# Learning Win Server



## tomiboi (Feb 13, 2006)

I would like to learn Windows Server, but I don't know whether I should start with 2003 or just jump to 2008.

I am very familiar with XP, Vista, and 7, but I'm a total noob when it comes to Win Server.

Most of the clients that I provide tech support to are on the 3 version of Windows, but I would like to expand and start providing support to new clients who run Win Server.


----------



## LooseByte (Jan 18, 2010)

Personally, I would jump right into Server 2008. I have been watching Train Signal videos to learn how to use the software. The "coach, as he calls himself" is pretty informative. Earlier versions of server might be harder to learn since 2008 is more developed and makes it easier for you to manage it. Just my 2 cents.


----------



## mdl1983 (Jul 29, 2010)

Train Signal's videos are top, my boss has used them for training in SharePoint (got 100% on the exam, but should do as he's MCSE!), Expression Web and now for his MCSE 2008 upgrade.

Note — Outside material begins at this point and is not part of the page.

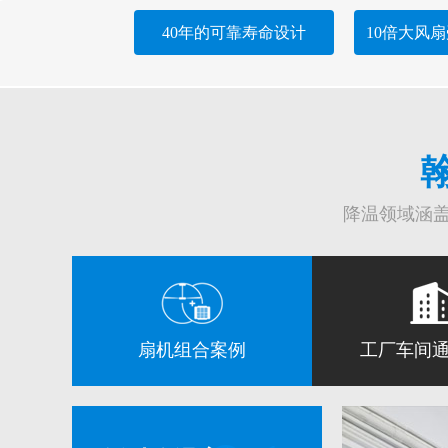
40年的可靠寿命设计
10倍大风
降温领域涵盖
扇机组合案例
工厂车间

Personally, grab the server 2008 administrators companion and read it, and maybe even use the self paced training for the server 2008 exam, install Server 2008 somewhere, and test drive it.


----------



## gfne (Oct 28, 2010)

2008 definately


----------



## andyspeake (May 11, 2007)

2008 would probably be the way to go but it wouldn't hurt getting server 2003 under your belt...it is still the most used windows server out there.


----------